17 countries in the world have legalized prostitution. In the United States, only the state of Nevada has legalized prostitution. By 1962, all 50 states had declared same-sex activity illegal in the United States. Yet, by 2003, same-sex activity was no longer illegal. I could on with statistics about various practices that were once illegal and are now legal and of other practices that were once legal but are now illegal, but that’s not the point.

It’s a fact of life that laws change because people change. What does this mean to the Christian? Should we behave like my old roommate, whose behavior varied depending on the law of the land? In his letter to the Romans, Paul says this about following authority.

Let everyone be subject to the governing authorities, for there is no authority except that which God has established. The authorities that exist have been established by God.

Romans 13:1 (NIV)

In Romans 12:18, Paul also said, “If it is possible, as far as it depends on you, live at peace with everyone” (NIV). This is similar to what was written in Hebrews.

Make every effort to live in peace with everyone and to be holy; without holiness no one will see the Lord.

Hebrews 12:14 (NIV)

Even the Apostle Peter had something to say about submitting to authority.

Submit yourselves for the Lord’s sake to every human authority: whether to the emperor, as the supreme authority, or to governors, who are sent by him to punish those who do wrong and to commend those who do right.

1 Peter 2:13-14 (NIV)

This is the same Peter who said to the religious rulers in Acts, “We must obey God rather than human beings!” Acts 5:29 (NIV)

When the Pharisees tried to trap Jesus about following the law (of men), they presented him with a situation.

They sent their disciples to him along with the Herodians. “Teacher,” they said, “we know that you are a man of integrity and that you teach the way of God in accordance with the truth. You aren’t swayed by others, because you pay no attention to who they are. Tell us then, what is your opinion? Is it right to pay the imperial tax a to Caesar or not?”

Matthew 22:16-17 (NIV)

To wit, Jesus famously replied, “give back to Caesar what is Caesar’s, and to God what is God’s” (Matthew 22:21 NIV).

Whenever the Bible tells us to follow the laws of the land, it’s not telling us to stop following God’s law. In 1 Corinthians 10:23, when discussing the Believer’s freedom, Paul comments on behavior, “”I have the right to do anything,” you say—but not everything is beneficial. “I have the right to do anything”—but not everything is constructive” (NIV).
While this doesn’t directly relate to following human law, we can apply the principle that “everything is not beneficial” (NLT).

Indeed, we could follow human laws and do those things which are legal in one place and illegal somewhere else, but the law of God is higher. Revelation 21 gives us this insight.
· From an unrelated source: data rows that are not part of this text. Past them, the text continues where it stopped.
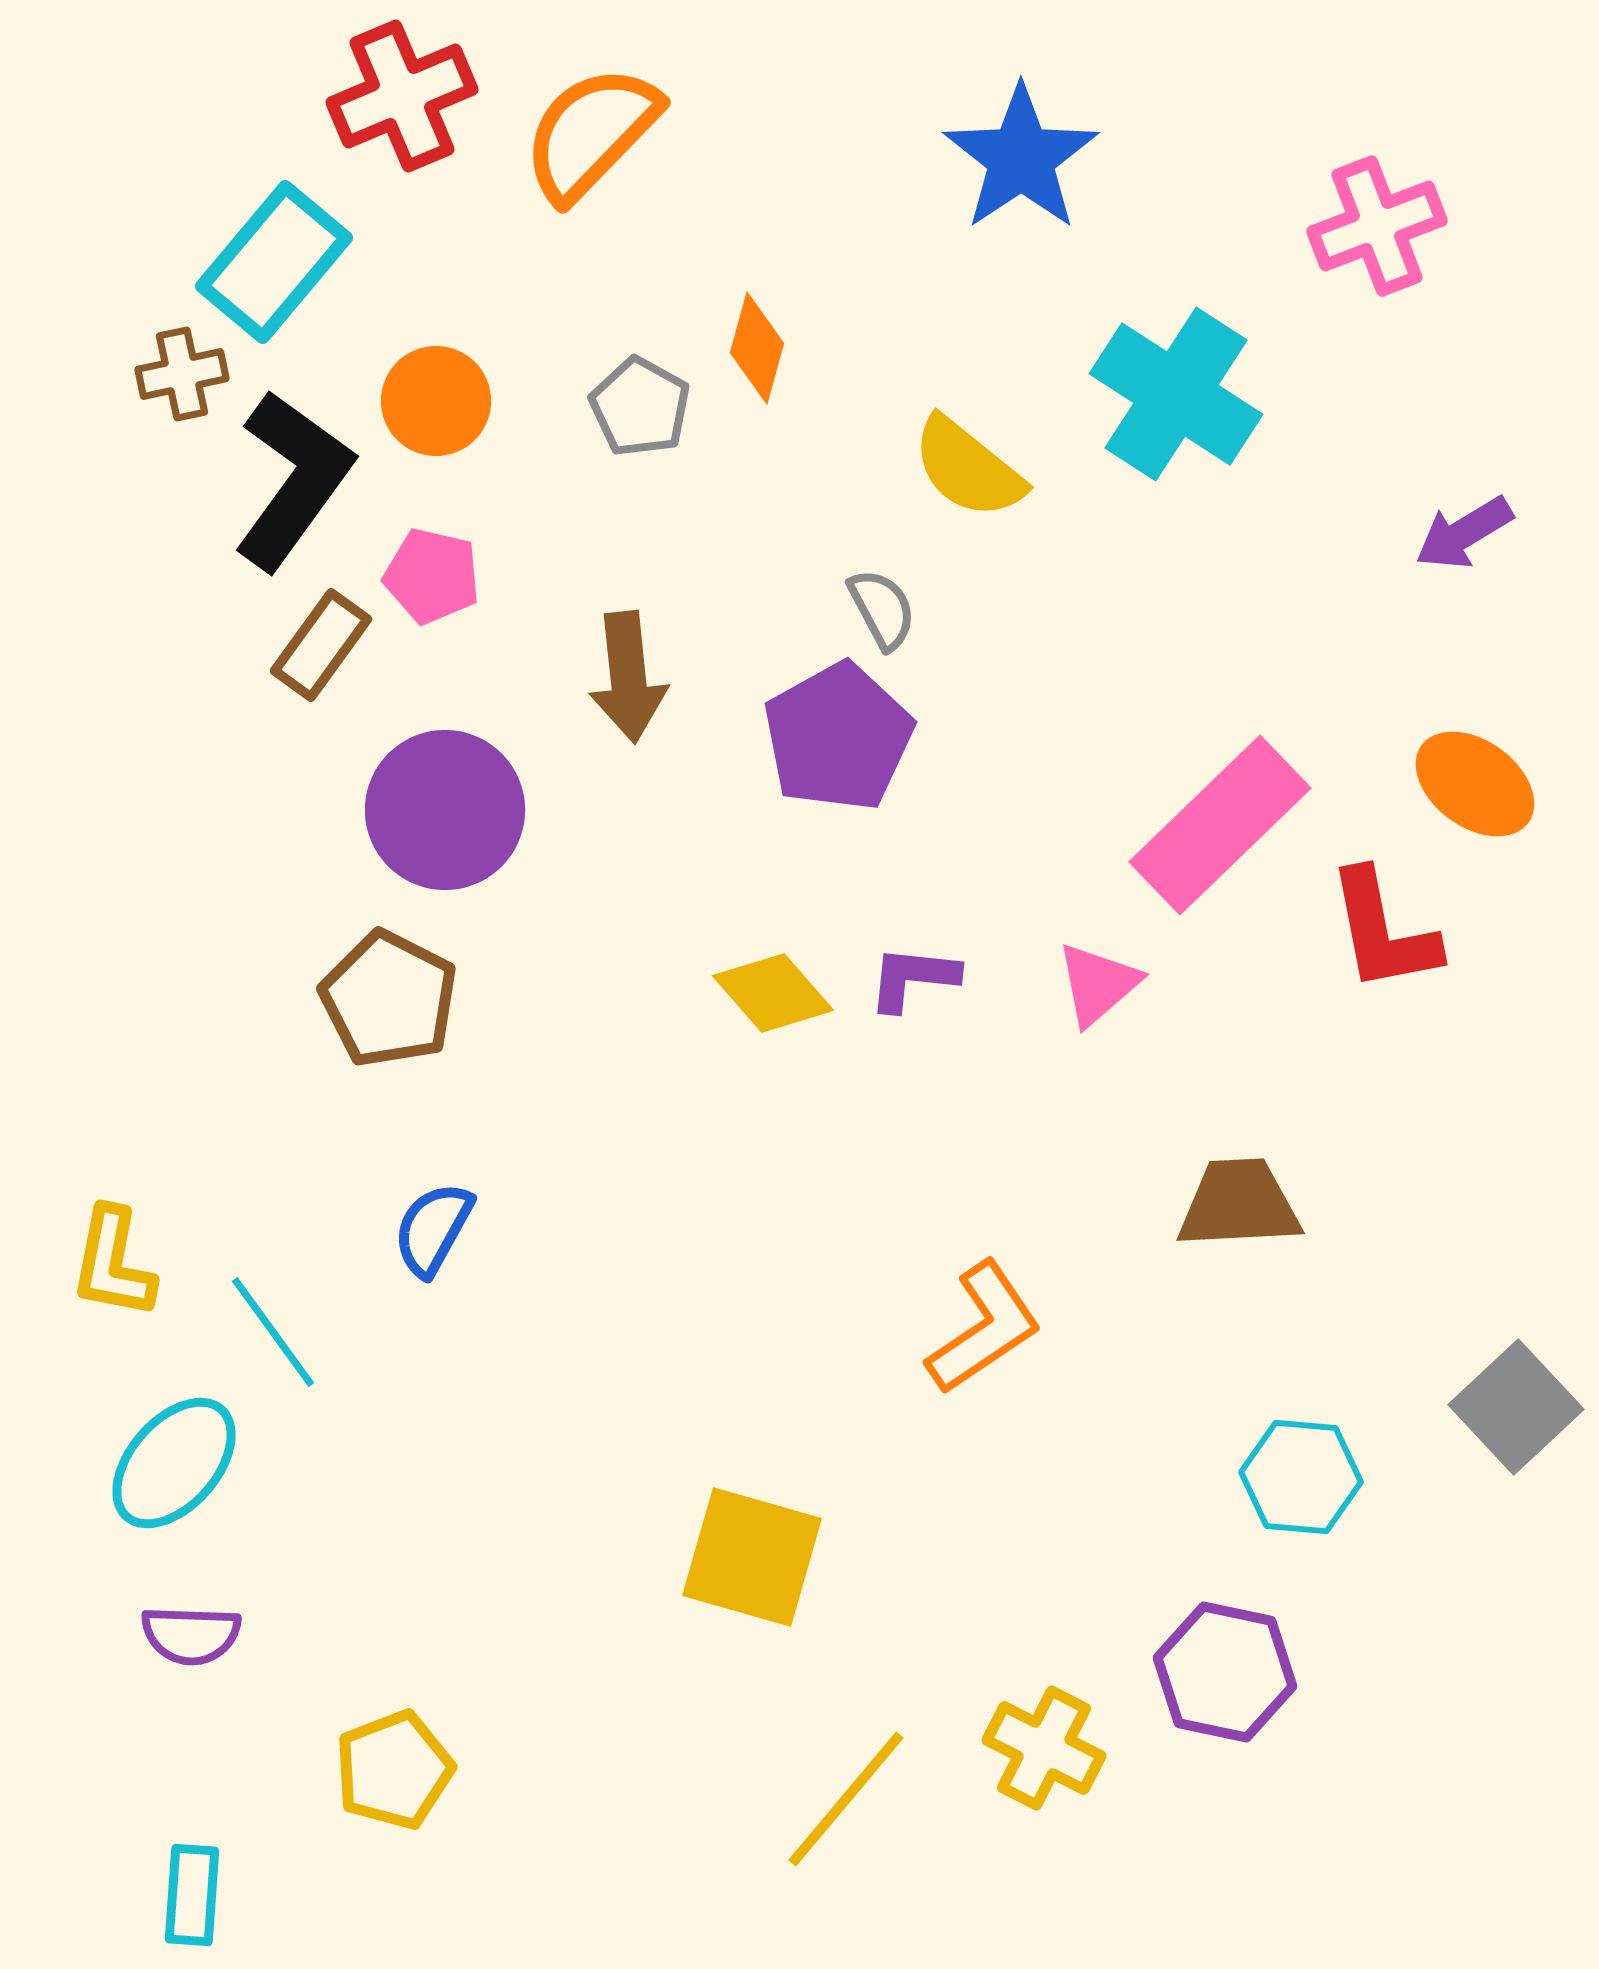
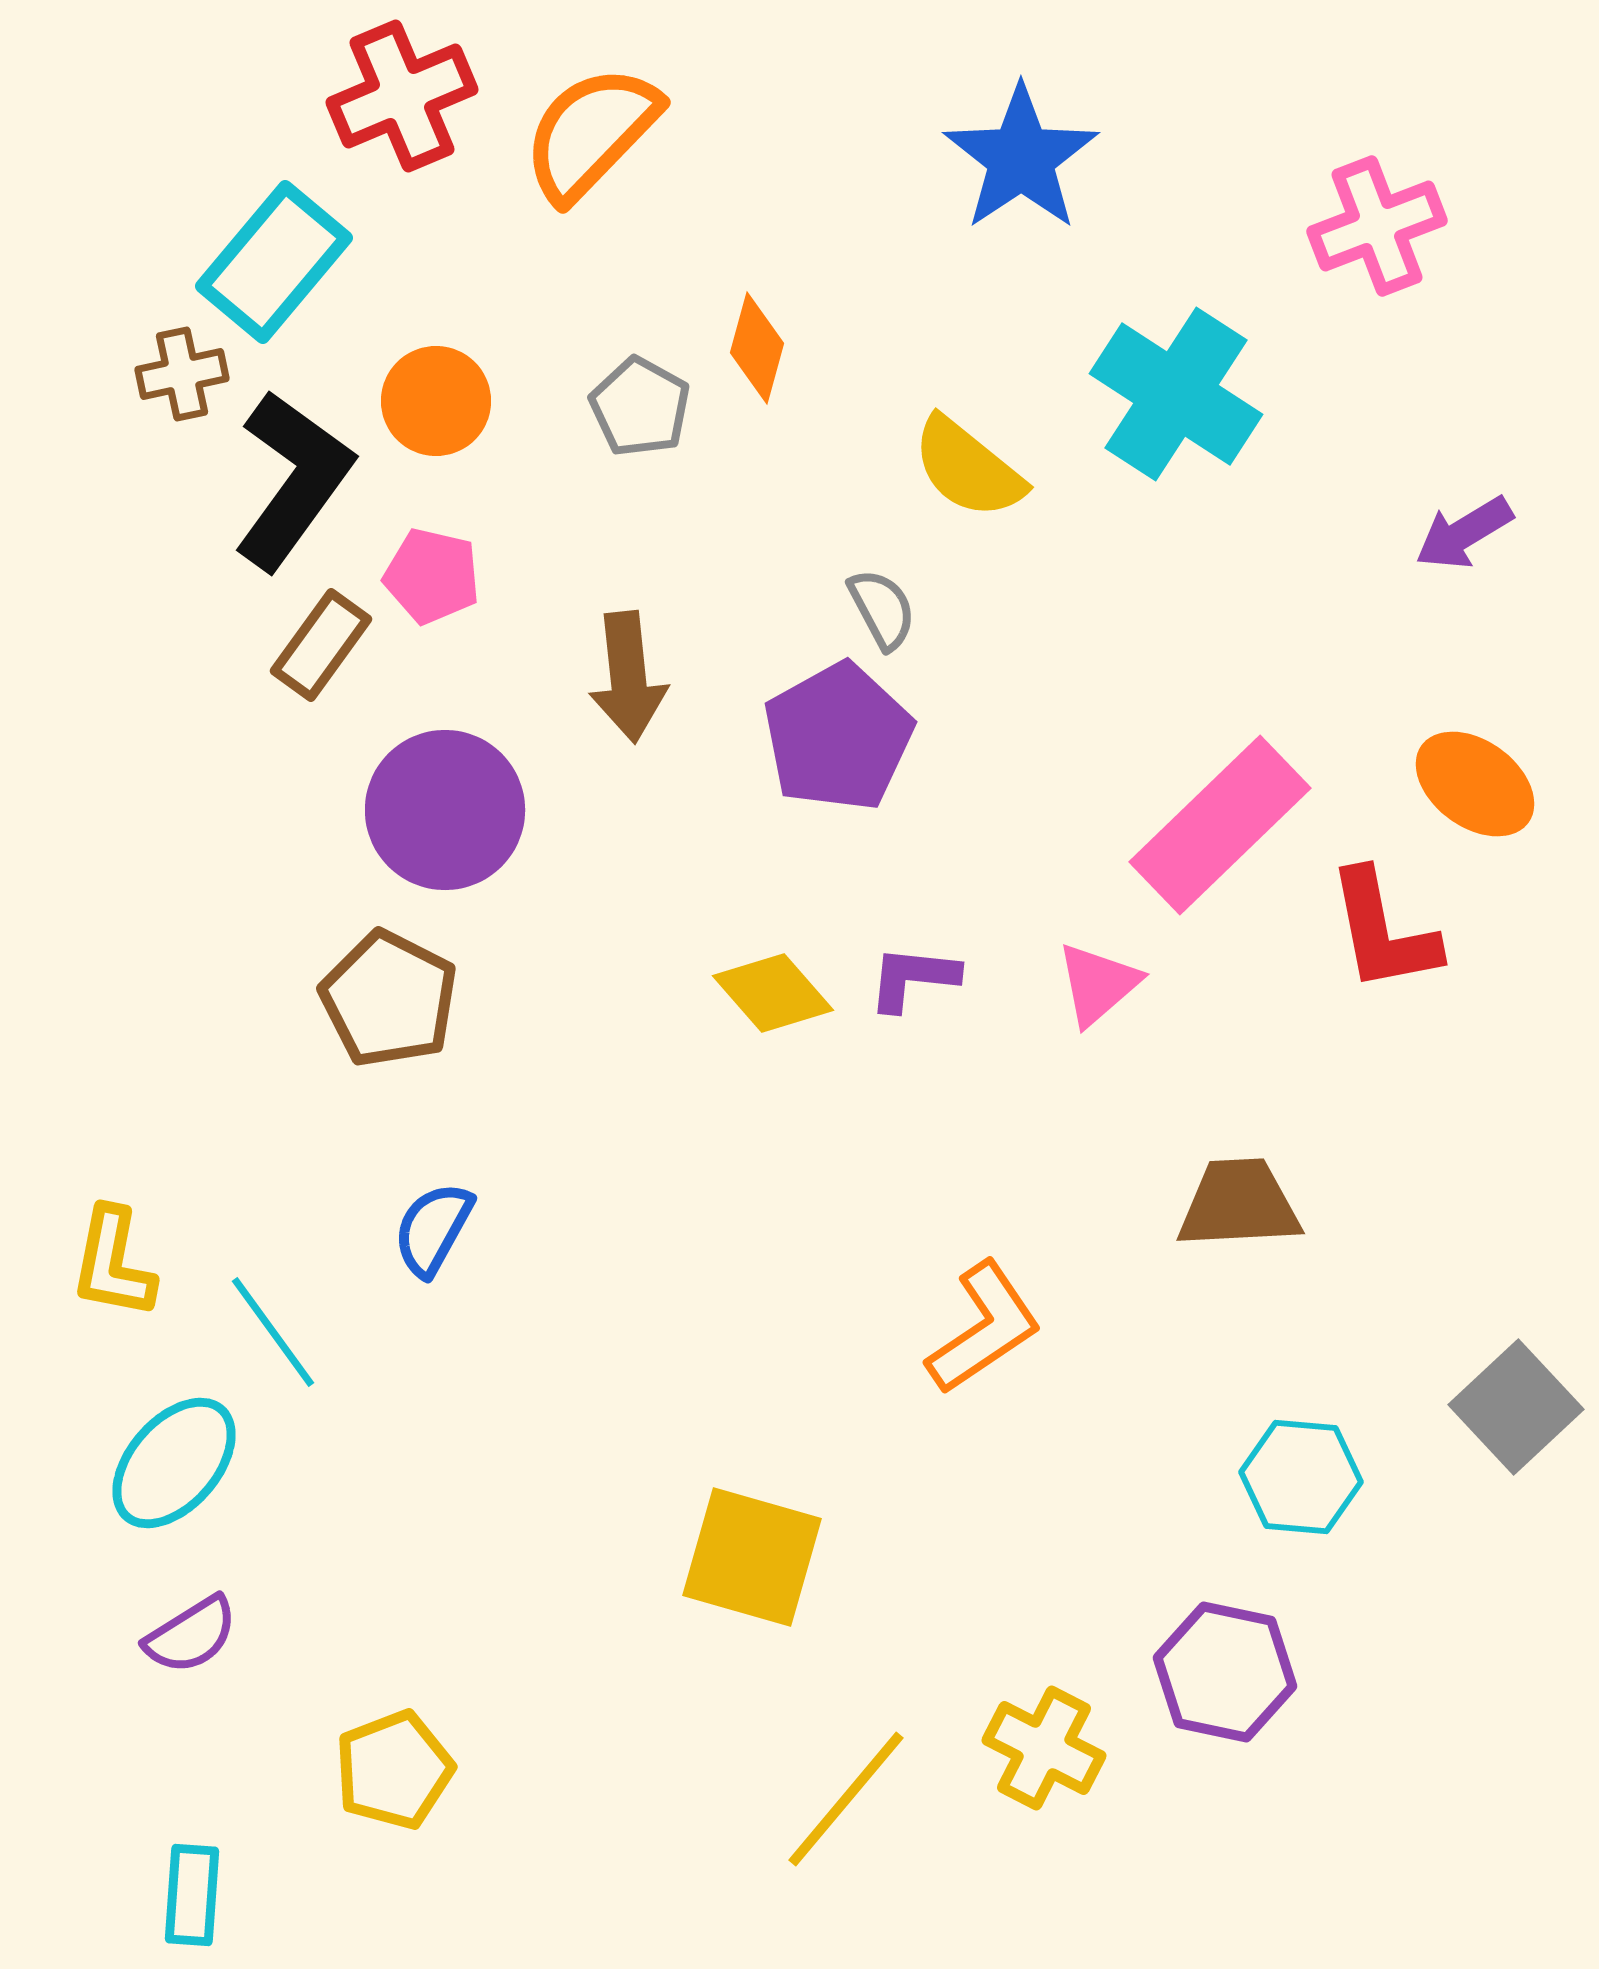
purple semicircle at (191, 1635): rotated 34 degrees counterclockwise
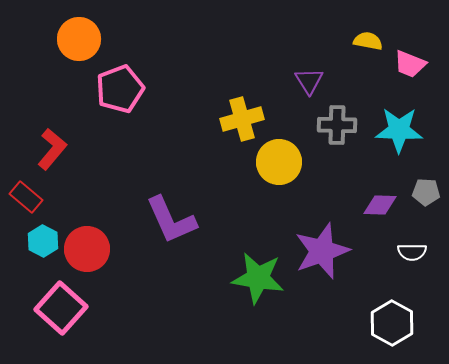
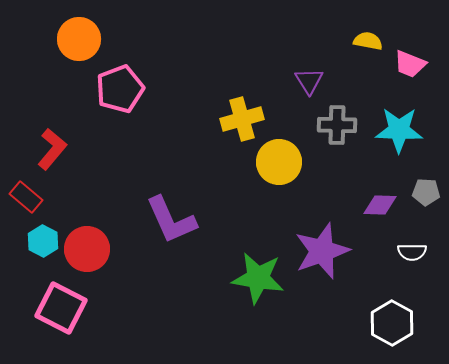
pink square: rotated 15 degrees counterclockwise
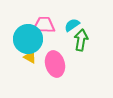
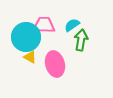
cyan circle: moved 2 px left, 2 px up
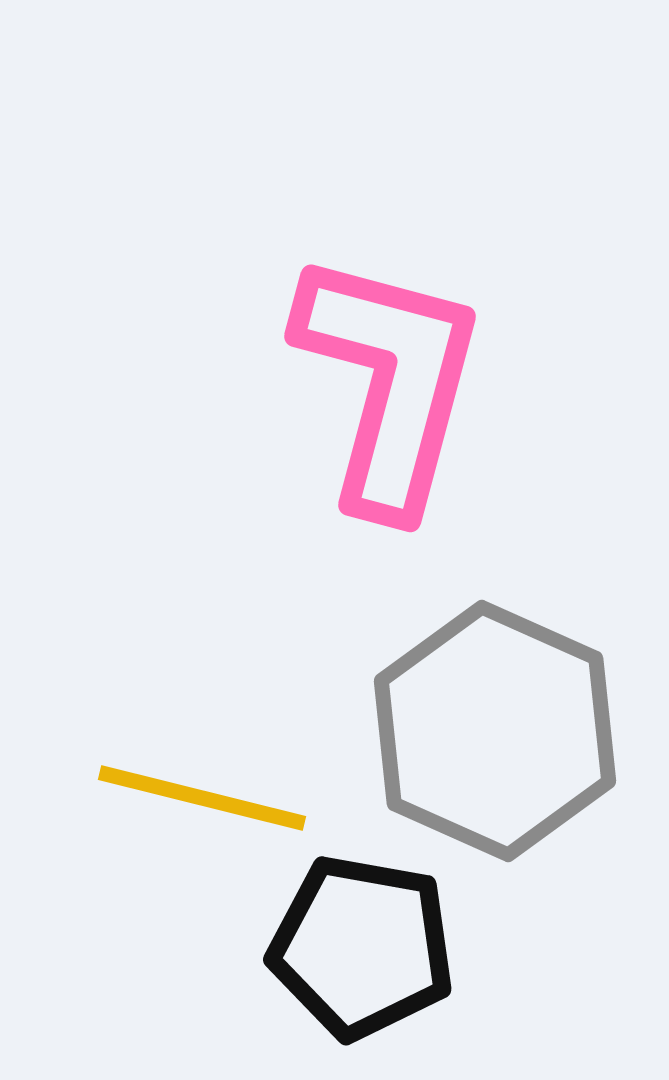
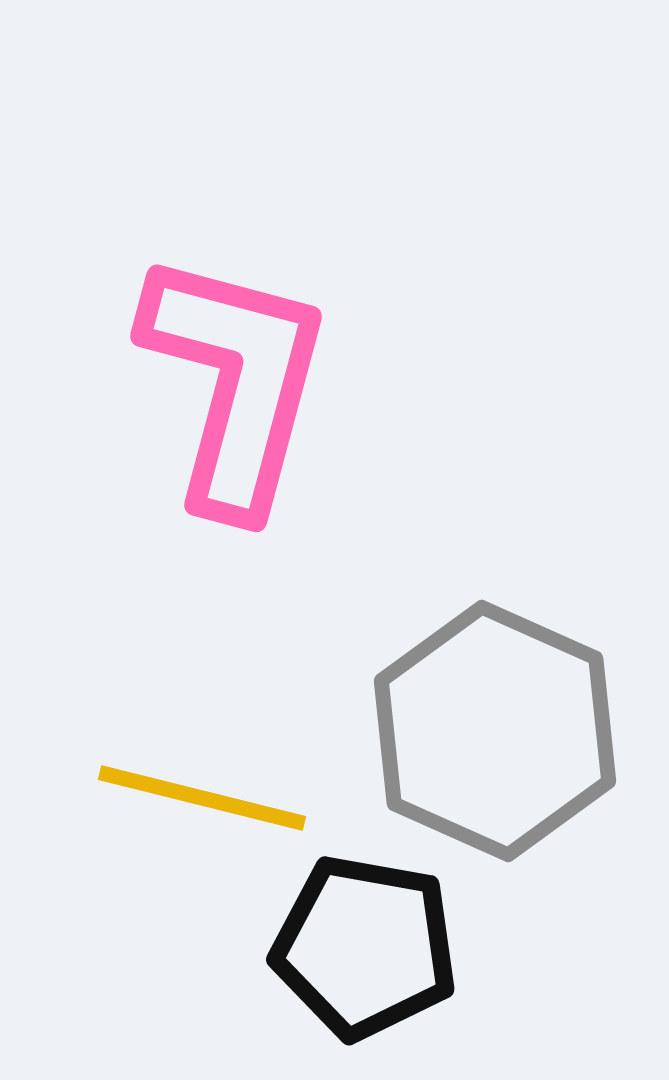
pink L-shape: moved 154 px left
black pentagon: moved 3 px right
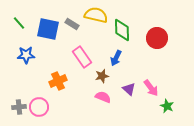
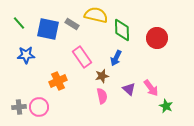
pink semicircle: moved 1 px left, 1 px up; rotated 56 degrees clockwise
green star: moved 1 px left
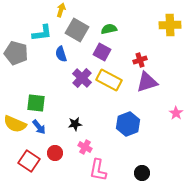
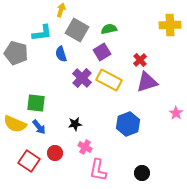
purple square: rotated 30 degrees clockwise
red cross: rotated 24 degrees counterclockwise
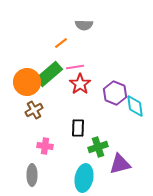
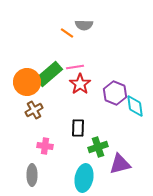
orange line: moved 6 px right, 10 px up; rotated 72 degrees clockwise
“But the cowardly, the unbelieving, the vile, the murderers, the sexually immoral, those who practice magic arts, the idolaters and all liars—they will be consigned to the fiery lake of burning sulfur. This is the second death.”

Revelation 21:8 (NIV)

This is why Peter said he must obey God instead of human beings. This is why Jesus paid taxes, giving unto Caesar what was his and to God what was his. As Christians, we are to submit to governing authorities and follow the laws of the land. However, if following those laws is against God, we must follow Christ. We see an example of this in the book of Daniel when King Darius was tricked into making a law that said people couldn’t pray to anyone else but him. When the king was told that Daniel prayed to the Lord, thus breaking the law, Darius felt compelled to follow the law and throw Daniel into the lion’s den. Yet, the next morning when the king rushed to see if Daniel was okay, Daniel gave him this insight.

My God sent his angel, and he shut the mouths of the lions. They have not hurt me, because I was found innocent in his sight. Nor have I ever done any wrong before you, Your Majesty.”

Daniel 6:22 (NIV)

Although the law had been passed and Daniel broke it, the law was unjust in God’s eyes, so Daniel was spared. I am reminded of something Martin Luther King, Jr. said about following the law.

“One has not only a legal, but a moral responsibility to obey just laws. Conversely, one has a moral responsibility to disobey unjust laws.”